There are more than 1m people with learning disabilities in the UK and the number is expected to increase. These are people who face exclusion from society more than ever – particularly when it comes to voting. Not enough is done to enable their participation in the most basic democratic right available to British citizens.
The charity Mencap recently found that 70% of people with a learning disability said they want to vote in the future. However, of those surveyed, 64% didn’t vote in the recent local elections, of these 60% because it was too hard to register and 17% because they were turned away from the polling station. This does not amount to being a fair way for thousands of voters who want to be part of the political processes.
People with learning disabilities are often denied paid employment only to face accusations of benefits scrounging when they seek state support. The ruthlessness of the bedroom tax, “fit to work” tests, inescapable poverty, high energy bills, cuts in care and underemployment have ensured that people with disabilities are facing terrible times like never before. So hearing their voices is critical – not least in the run up to a general election. So many of the austerity measures implemented since 2010 have affected their lives, it’s surely only right that they are given the opportunity to deliver their verdict on them.
Voting with a disability
Before the last election in 2015, the Electoral Commission made it clear that there should be no barriers to anyone with disabilities who wished to vote. In fact, any voter with a disability is entitled to request assistance to get to their local polling station and help to mark the ballot paper. They can be provided with a large print ballot paper or a tactile voting device, which is fixed to the ballot paper so the visually impaired can vote in secret.
But these are all measures to help with physical disabilities. Where are the specifics for people with learning disabilities? This is unusual considering people with learning disabilities have the same right to vote as anyone else. The Electoral Commission is clear that a lack of “mental capacity” is not a reason to prevent someone from voting. Nor is it for anyone else to decide how someone with learning disabilities should vote.
Voting can be extremely difficult for people with learning disabilities. The form to register is not accessible to all, particularly if you cannot read or write.
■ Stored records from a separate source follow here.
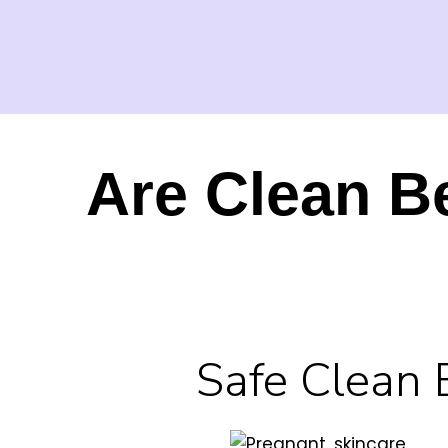
Are Clean B
Safe Clean 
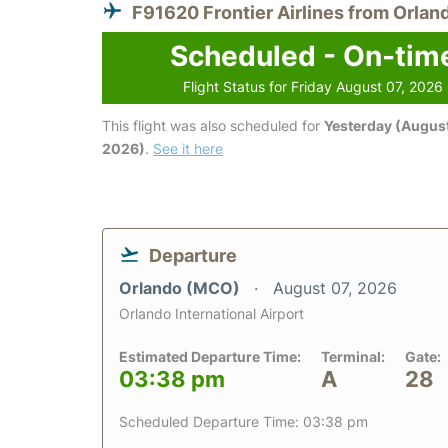
F91620 Frontier Airlines from Orlan
Scheduled - On-tim
Flight Status for Friday August 07, 2026
This flight was also scheduled for
Yesterday (August
2026)
.
See it here
Departure
Orlando (MCO)
August 07, 2026
Orlando International Airport
Estimated Departure Time:
Terminal:
Gate:
03:38 pm
A
28
Scheduled Departure Time: 03:38 pm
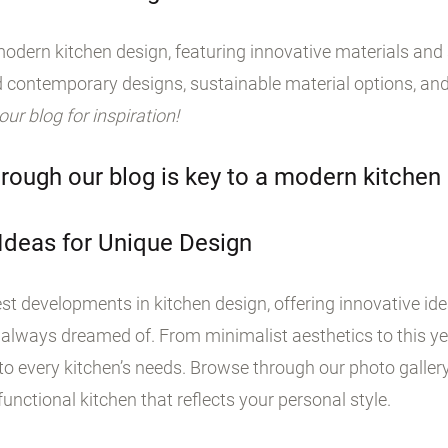
odern kitchen design, featuring innovative materials and s
 contemporary designs, sustainable material options, and
 our blog for inspiration!
rough our blog is key to a modern kitchen
 Ideas for Unique Design
st developments in kitchen design, offering innovative id
 always dreamed of. From minimalist aesthetics to this yea
o every kitchen’s needs. Browse through our photo galler
unctional kitchen that reflects your personal style.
The struggle to get to grips with political jargon and the complicated political leaflets stuffed through the door can also make people with learning disabilities feel alienated.
The stereotypical perception of people with learning disabilities is that they don’t have the capacity to understand what is happening in the world around them. Frankly, this is an old-fashioned, false perception. In fact people with learning disabilities have knowledge and experience to share about politics, real life experiences, family life, education and healthcare. It’s really more the disabling impact of wider society that ensures people with learning disabilities don’t always have the voice they need and have a right to express.
Opening up the vote
There are ways to change this. Easy read manifestos would be a good start. It would also help if they were published in good time, so that people can spend time considering the proposals the political parties put forward. There should also be more events and hustings that are accessible for people with learning disabilities.
For people with learning disabilities to have a say in their future, access to knowledge, resources and people in politics is vital. This may go some way in turning the dire life situations many of them face into something better.
Overall, for an equal and respectable vote to take place in the general election, marginalised groups, particularly people with learning disabilities, need to be able to fully engage in the political process. People with learning disabilities have knowledge, skills, experiences and perspectives to share like anyone else, and this should be reflected in a vote that affects the lives of everyone in Britain.